**EXERCISE REQUIREMENTS**
Nothing but the lines below between the line holding "ما أسوأ تمثيلكم..." and the line holding "أمام المُصوّرين.", inclusive, should appear in the answer, each set down exactly.

Start of Block

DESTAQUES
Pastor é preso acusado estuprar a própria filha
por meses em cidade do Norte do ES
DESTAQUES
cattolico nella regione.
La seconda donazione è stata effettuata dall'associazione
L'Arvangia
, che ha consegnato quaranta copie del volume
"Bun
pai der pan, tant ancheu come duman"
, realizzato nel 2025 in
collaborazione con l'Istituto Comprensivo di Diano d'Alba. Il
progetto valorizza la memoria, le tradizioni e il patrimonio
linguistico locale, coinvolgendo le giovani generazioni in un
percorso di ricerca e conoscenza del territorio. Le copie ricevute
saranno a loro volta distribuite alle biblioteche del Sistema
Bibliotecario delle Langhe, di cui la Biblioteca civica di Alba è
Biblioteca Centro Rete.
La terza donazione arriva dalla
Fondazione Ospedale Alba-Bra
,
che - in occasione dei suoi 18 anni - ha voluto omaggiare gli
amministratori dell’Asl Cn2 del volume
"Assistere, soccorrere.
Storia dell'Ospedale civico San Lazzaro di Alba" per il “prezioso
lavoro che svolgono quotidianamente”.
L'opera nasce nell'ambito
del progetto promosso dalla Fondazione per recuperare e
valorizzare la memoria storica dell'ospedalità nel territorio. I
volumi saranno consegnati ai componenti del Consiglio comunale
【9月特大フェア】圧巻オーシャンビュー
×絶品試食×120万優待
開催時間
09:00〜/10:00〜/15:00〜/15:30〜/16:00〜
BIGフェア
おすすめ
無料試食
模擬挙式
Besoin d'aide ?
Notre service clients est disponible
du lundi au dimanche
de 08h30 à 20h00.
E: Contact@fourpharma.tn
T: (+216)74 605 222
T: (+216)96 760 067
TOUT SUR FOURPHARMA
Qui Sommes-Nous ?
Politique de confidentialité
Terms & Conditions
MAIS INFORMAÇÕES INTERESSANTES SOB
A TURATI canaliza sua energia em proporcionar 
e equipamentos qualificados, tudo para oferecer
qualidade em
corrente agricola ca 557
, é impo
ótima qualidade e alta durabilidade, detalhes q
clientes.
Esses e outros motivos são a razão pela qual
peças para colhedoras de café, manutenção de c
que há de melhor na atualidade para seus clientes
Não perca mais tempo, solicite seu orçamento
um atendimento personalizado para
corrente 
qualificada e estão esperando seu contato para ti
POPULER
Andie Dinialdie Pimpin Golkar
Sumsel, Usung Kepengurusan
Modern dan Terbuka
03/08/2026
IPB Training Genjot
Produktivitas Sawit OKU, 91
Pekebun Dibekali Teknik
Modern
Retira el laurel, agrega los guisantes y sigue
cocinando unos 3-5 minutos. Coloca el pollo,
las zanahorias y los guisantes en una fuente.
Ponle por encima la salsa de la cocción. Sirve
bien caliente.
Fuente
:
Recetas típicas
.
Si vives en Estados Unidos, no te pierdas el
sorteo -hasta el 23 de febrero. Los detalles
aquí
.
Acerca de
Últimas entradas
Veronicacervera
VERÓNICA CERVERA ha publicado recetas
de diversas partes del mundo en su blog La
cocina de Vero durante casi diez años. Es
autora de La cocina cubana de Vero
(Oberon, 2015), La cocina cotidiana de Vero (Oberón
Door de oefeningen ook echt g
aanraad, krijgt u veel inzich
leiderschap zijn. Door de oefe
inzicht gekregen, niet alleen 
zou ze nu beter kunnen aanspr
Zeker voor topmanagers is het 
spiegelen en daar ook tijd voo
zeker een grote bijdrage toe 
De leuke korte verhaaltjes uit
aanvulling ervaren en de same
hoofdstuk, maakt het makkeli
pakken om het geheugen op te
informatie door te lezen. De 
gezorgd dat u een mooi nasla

End of Block
Start of Block

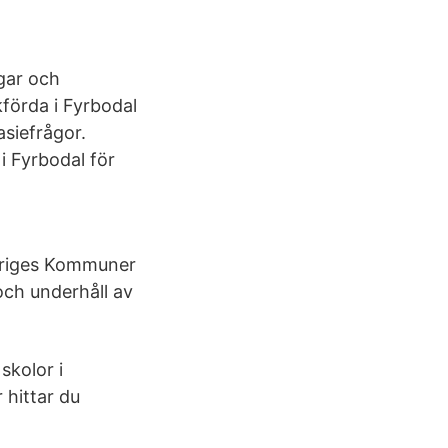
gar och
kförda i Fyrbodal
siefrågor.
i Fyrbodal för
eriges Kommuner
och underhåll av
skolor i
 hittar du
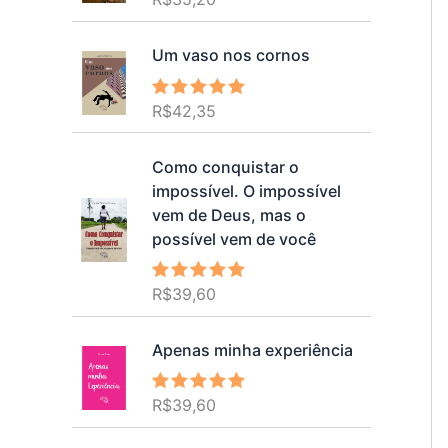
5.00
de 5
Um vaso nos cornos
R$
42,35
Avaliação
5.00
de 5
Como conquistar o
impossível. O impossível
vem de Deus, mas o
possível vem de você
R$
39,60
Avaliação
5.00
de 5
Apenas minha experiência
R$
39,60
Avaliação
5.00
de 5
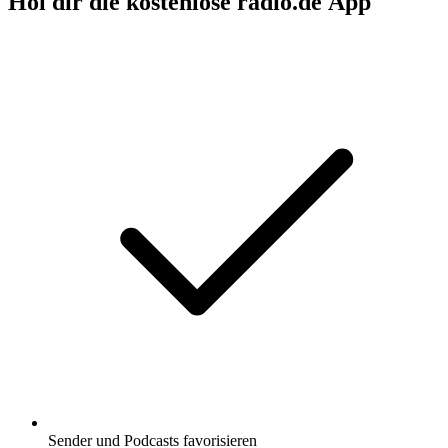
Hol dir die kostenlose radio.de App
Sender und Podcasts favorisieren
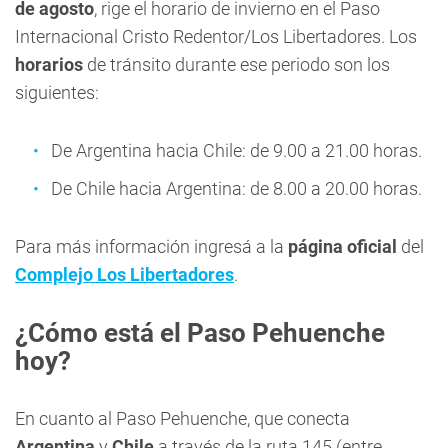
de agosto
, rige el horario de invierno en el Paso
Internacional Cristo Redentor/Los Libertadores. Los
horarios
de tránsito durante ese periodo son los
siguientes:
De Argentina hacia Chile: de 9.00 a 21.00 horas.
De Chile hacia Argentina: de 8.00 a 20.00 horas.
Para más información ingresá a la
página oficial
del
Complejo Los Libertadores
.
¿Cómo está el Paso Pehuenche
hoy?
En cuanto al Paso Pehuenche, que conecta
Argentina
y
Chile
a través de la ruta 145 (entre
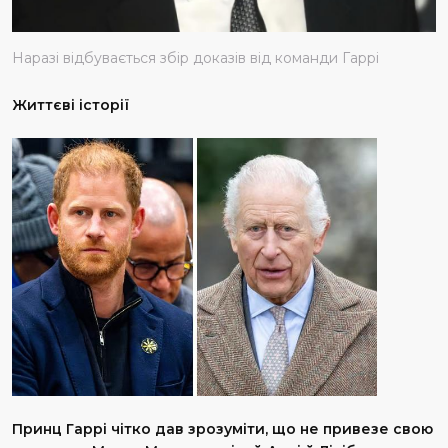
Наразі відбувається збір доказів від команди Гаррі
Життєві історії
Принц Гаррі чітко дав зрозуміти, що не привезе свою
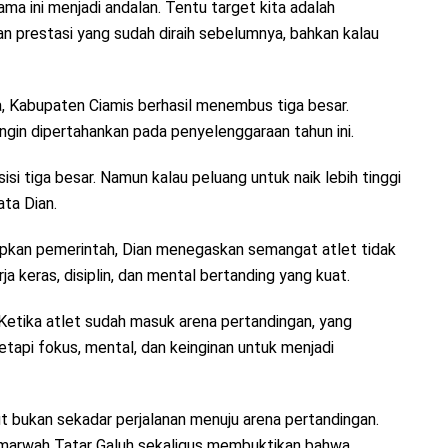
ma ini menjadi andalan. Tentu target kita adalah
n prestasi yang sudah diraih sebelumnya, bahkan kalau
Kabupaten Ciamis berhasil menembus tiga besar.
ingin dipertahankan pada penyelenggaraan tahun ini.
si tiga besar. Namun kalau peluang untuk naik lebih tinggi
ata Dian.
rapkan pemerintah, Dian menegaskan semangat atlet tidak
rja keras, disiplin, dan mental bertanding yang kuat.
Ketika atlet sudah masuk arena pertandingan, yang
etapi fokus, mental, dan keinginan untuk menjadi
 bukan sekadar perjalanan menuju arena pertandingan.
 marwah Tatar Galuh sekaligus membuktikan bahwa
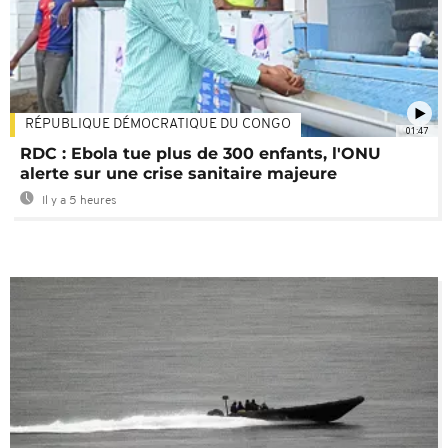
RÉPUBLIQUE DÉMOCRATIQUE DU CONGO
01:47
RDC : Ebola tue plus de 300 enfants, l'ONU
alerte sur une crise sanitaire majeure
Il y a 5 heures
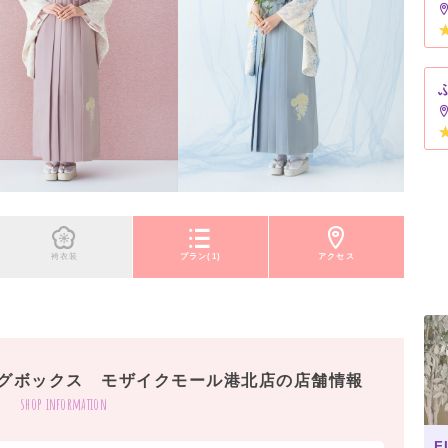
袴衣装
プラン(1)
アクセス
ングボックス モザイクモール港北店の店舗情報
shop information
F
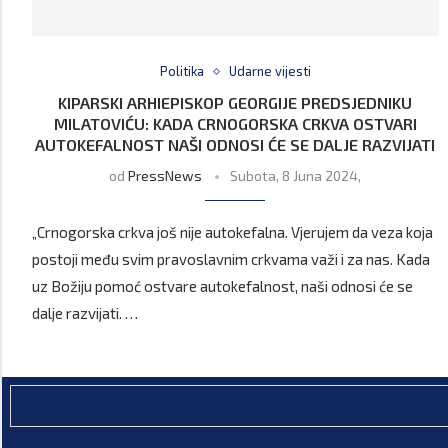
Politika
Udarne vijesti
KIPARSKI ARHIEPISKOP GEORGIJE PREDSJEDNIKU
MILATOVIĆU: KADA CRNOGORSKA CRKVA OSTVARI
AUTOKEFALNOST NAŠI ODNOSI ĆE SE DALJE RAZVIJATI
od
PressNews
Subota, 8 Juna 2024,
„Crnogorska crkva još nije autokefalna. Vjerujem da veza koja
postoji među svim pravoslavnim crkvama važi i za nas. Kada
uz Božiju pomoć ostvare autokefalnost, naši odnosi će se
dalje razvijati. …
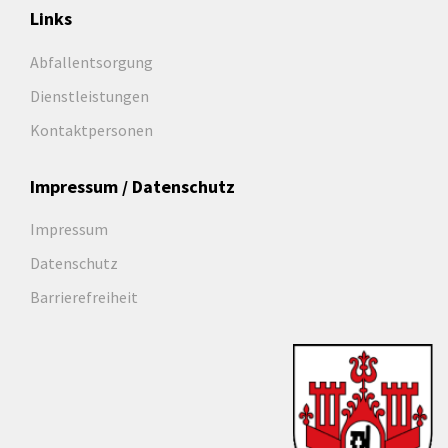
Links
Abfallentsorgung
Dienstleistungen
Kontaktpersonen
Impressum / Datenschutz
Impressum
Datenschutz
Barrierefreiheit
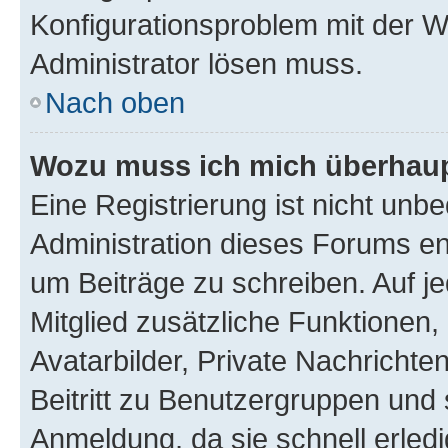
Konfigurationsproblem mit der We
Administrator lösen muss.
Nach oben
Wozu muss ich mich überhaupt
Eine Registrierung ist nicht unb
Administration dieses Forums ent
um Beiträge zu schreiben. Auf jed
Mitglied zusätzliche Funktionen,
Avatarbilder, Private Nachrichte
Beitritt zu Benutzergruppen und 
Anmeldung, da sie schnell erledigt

End of Block
Start of Block

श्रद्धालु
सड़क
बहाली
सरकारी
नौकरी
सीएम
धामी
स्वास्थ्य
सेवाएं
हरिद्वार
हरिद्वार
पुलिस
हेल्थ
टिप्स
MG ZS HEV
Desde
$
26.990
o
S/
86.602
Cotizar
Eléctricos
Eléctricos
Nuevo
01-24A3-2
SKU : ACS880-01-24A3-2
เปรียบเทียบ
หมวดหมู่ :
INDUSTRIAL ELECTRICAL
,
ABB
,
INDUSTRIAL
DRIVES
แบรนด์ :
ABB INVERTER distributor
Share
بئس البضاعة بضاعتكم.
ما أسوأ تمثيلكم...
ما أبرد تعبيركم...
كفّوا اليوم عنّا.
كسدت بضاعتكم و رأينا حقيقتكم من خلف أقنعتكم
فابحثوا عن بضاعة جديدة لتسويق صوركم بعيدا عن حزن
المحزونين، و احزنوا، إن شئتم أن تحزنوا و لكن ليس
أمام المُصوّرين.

End of Block

**YOUR SOLUTION**
ما أسوأ تمثيلكم...
ما أبرد تعبيركم...
كفّوا اليوم عنّا.
كسدت بضاعتكم و رأينا حقيقتكم من خلف أقنعتكم
فابحثوا عن بضاعة جديدة لتسويق صوركم بعيدا عن حزن
المحزونين، و احزنوا، إن شئتم أن تحزنوا و لكن ليس
أمام المُصوّرين.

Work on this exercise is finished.